Work request
Begin at the line below that holds "LOCKERSTOR 4 (Intel" and end at the line that holds "ECOFIN Rat über die Aufsicht über die Fin", transcribing each line exactly and skipping any picture.

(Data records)
----

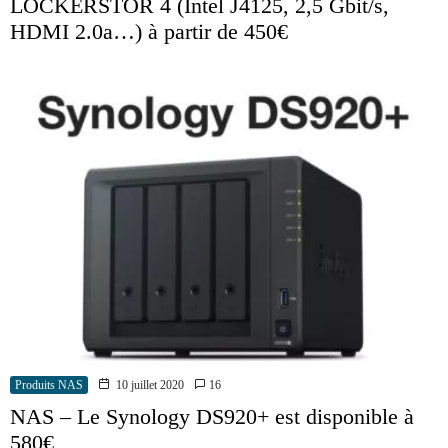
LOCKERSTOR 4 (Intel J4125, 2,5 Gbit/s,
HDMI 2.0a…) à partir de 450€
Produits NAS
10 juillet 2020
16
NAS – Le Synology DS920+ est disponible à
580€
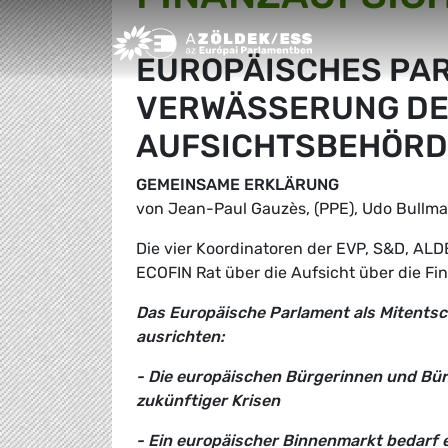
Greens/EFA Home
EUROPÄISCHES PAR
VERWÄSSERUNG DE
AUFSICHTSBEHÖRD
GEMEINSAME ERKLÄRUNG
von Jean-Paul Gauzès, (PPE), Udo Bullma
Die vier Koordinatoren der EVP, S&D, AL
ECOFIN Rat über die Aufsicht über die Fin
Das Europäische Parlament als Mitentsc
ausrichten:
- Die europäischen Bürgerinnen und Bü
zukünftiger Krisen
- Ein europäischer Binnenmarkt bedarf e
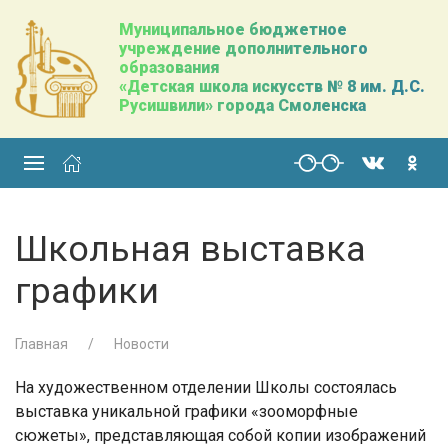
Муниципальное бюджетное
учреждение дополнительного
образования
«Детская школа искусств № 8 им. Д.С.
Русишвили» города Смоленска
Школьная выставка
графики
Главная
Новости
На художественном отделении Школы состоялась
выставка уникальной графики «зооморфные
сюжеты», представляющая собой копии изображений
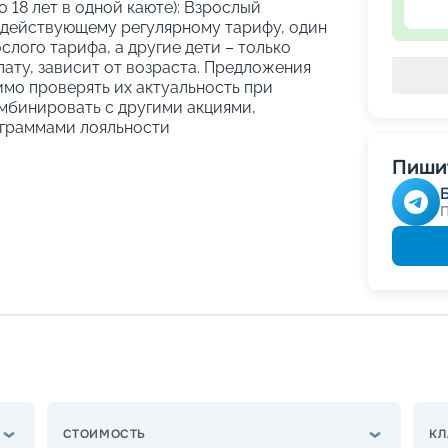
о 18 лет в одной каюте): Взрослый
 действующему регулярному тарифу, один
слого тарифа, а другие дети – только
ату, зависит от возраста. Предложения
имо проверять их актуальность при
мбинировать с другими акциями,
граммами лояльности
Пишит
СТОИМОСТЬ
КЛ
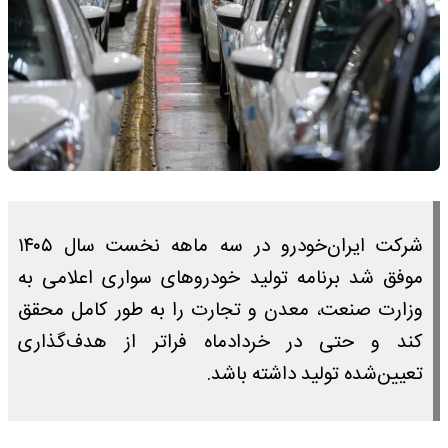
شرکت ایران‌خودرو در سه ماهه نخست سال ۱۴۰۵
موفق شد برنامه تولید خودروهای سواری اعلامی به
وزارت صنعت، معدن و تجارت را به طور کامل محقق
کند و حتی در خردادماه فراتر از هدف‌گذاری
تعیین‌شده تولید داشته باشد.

----

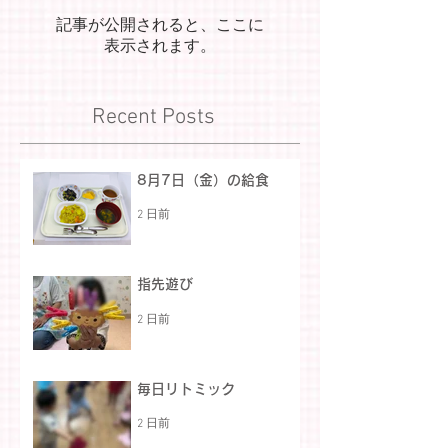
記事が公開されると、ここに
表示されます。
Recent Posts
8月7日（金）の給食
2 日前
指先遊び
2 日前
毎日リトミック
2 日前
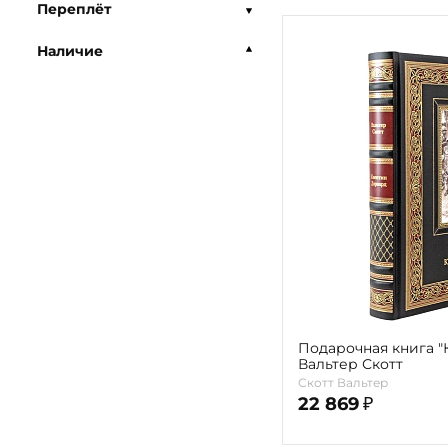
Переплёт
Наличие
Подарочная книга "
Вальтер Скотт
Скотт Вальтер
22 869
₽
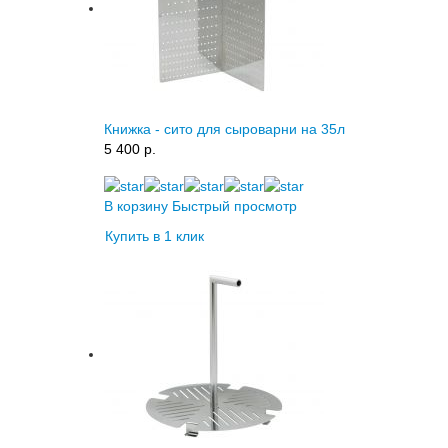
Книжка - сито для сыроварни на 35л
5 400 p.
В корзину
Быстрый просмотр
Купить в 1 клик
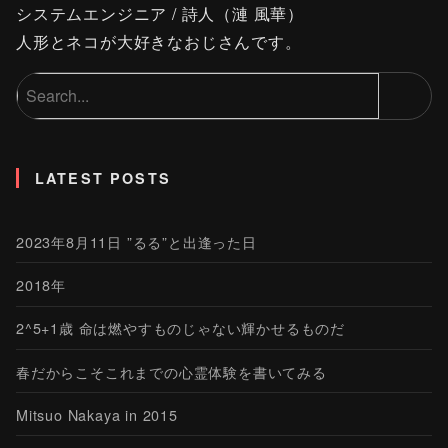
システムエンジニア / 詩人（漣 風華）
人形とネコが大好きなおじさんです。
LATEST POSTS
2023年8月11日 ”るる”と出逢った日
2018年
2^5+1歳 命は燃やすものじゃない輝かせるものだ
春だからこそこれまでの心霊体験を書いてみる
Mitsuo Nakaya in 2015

----

Solution
LOCKERSTOR 4 (Intel J4125, 2,5 Gbit/s,
HDMI 2.0a…) à partir de 450€
Produits NAS
10 juillet 2020
16
NAS – Le Synology DS920+ est disponible à
580€
Greens/EFA Home
EUROPÄISCHES PAR
VERWÄSSERUNG DE
AUFSICHTSBEHÖRD
GEMEINSAME ERKLÄRUNG
von Jean-Paul Gauzès, (PPE), Udo Bullma
Die vier Koordinatoren der EVP, S&D, AL
ECOFIN Rat über die Aufsicht über die Fin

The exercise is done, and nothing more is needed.